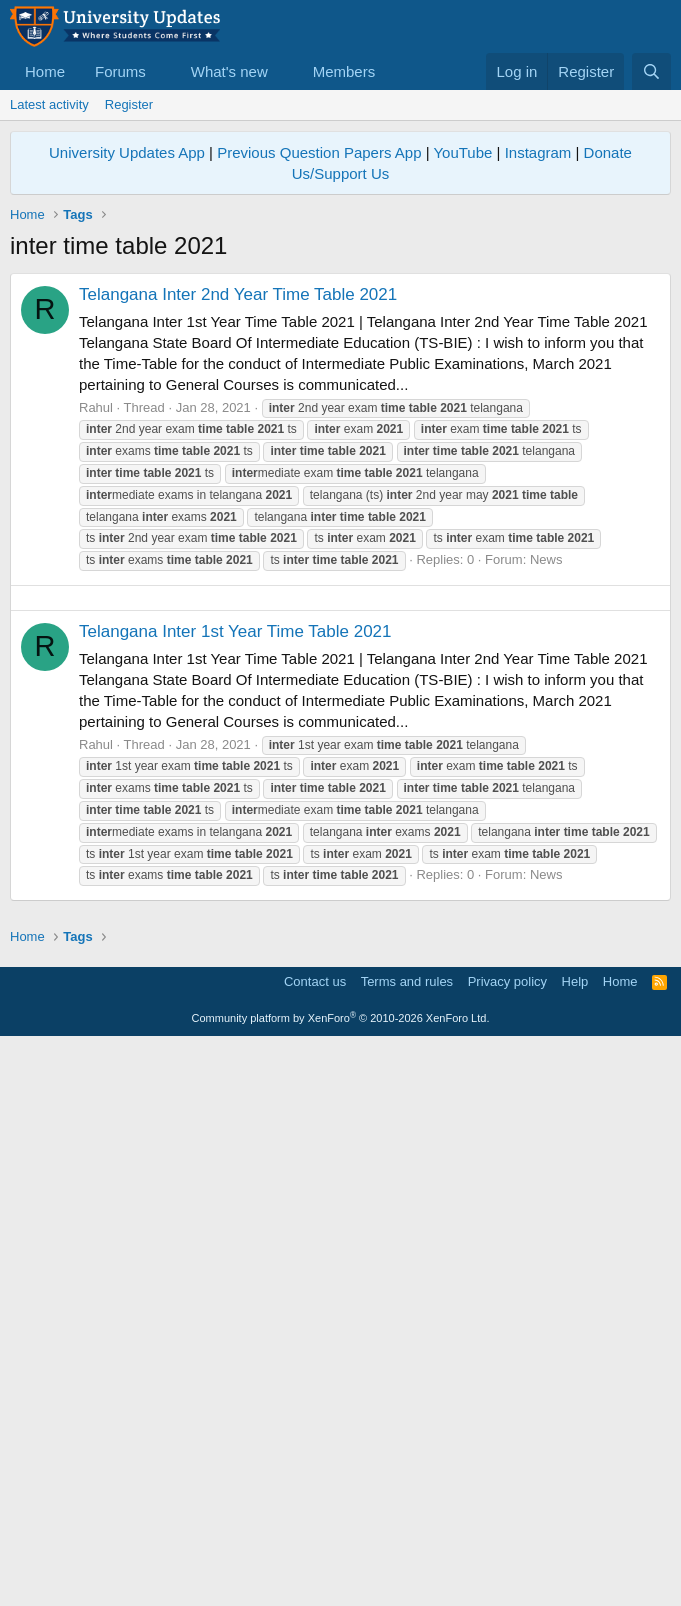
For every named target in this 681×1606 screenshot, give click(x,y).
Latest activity (49, 104)
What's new (229, 71)
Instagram (538, 152)
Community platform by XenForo (341, 1578)
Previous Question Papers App (319, 152)
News (546, 559)
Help (575, 1541)
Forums (120, 71)
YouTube (462, 152)
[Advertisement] (340, 738)
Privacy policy (507, 1541)
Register (129, 104)
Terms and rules (407, 1541)
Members (344, 71)
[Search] (651, 71)
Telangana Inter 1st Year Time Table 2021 (235, 911)
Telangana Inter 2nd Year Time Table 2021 (238, 294)
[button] (162, 71)
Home (45, 71)
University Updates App (127, 152)
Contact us (315, 1541)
* * *
ASSIGNMENT: Output all of the data exactly. Skip the pictures.

ANSWER SECTION:
For every named target in this 681×1606 screenshot, give click(x,y).
Latest activity (49, 104)
What's new (229, 71)
Instagram (538, 152)
Community platform by XenForo (341, 1578)
Previous Question Papers App (319, 152)
News (546, 559)
Help (575, 1541)
Forums (120, 71)
YouTube (462, 152)
[Advertisement] (340, 738)
Privacy policy (507, 1541)
Register (129, 104)
Terms and rules (407, 1541)
Members (344, 71)
[Search] (651, 71)
Telangana Inter 1st Year Time Table 2021 (235, 911)
Telangana Inter 2nd Year Time Table 2021 (238, 294)
[button] (162, 71)
Home (45, 71)
University Updates App (127, 152)
Contact us (315, 1541)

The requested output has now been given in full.